Die Tatsache, dass Venezuela zu den 15 korruptesten Ländern der Welt gehört und seit dem letzten Jahr weitere acht Plätze nach unten auf Rang 166 gerutscht ist, verwundert bei der derzeitigen politischen und wirtschaftlichen Lage des Landes nicht. Die Inflation ist auf dem Höchststand, Menschen leiden Hunger und müssen hohe Bestechungsgelder zahlen, um überhaupt Grundnahrungsmittel sowie die nötigsten Arzneimittel zu erhalten. Zudem haben die Ermittlungen im Odebrecht-Skandal gezeigt, dass Schmiergeldzahlungen des Baugiganten auch nach Venezuela flossen. Informanten haben in diesem Zusammenhang eine Zahlung von drei Millionen US-Dollar zur illegalen Finanzierung des Wahlkampfs von Nicolas Maduro von 2012 bis 2013 erwähnt.
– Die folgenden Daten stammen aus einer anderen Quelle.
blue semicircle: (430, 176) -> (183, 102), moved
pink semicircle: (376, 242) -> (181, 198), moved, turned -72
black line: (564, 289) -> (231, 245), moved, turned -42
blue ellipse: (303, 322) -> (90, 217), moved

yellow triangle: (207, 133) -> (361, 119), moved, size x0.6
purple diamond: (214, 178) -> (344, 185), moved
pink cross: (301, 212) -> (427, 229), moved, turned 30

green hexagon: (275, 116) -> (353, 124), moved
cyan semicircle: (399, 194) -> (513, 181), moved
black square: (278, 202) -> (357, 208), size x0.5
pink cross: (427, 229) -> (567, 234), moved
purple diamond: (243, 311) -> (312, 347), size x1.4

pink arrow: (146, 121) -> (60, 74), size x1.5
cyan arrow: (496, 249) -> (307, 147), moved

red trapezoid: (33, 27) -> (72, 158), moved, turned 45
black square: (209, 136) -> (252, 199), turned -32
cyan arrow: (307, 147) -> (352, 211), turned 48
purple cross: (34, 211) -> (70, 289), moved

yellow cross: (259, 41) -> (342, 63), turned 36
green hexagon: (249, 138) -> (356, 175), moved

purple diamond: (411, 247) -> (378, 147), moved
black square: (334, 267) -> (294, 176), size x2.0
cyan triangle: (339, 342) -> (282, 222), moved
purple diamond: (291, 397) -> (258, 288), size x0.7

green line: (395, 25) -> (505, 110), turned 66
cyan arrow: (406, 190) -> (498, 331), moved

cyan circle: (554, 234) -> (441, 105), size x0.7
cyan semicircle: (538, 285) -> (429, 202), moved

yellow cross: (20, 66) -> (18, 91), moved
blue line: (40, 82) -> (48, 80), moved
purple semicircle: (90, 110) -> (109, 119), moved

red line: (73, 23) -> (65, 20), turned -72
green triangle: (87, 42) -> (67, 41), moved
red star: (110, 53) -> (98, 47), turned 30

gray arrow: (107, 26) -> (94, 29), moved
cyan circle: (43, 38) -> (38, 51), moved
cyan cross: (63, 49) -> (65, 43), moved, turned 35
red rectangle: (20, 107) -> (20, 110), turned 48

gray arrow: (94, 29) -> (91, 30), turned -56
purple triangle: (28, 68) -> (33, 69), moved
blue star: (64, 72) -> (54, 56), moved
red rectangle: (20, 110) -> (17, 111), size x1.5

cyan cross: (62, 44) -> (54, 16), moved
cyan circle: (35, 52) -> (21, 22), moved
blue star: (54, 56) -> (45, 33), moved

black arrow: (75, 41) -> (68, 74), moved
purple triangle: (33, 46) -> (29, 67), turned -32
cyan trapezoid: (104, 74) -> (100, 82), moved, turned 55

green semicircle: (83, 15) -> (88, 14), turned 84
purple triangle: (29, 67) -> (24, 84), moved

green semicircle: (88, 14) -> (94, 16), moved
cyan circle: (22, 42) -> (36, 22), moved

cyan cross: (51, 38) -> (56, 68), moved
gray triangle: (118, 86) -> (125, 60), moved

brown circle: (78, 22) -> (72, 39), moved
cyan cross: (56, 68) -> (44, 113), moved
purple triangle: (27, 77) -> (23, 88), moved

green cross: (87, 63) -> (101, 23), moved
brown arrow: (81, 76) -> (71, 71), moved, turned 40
Während Venezuela den schlechtesten Platz Lateinamerikas einnimmt, ist Mexiko das Land, welches 2016 den stärksten Abstieg innerhalb des Kontinents aufwies, indem es von Platz 95 auf Platz 123 abrutschte. Als Sinnbild für den rapiden Fall Mexikos auf der Korruptionsskala und die Verstrickung von Politik und organisierter Kriminalität gilt das mutmaßliche Handeln des Gouverneurs des Teilstaates Veracruz, Javier Duarte, dessen Regierung laut dem mexikanischen Rechnungshof mindestens 1,7 Milliarden US-Dollar unterschlagen haben soll. Dies wurde von der nationalen Regierung jahrelang geduldet.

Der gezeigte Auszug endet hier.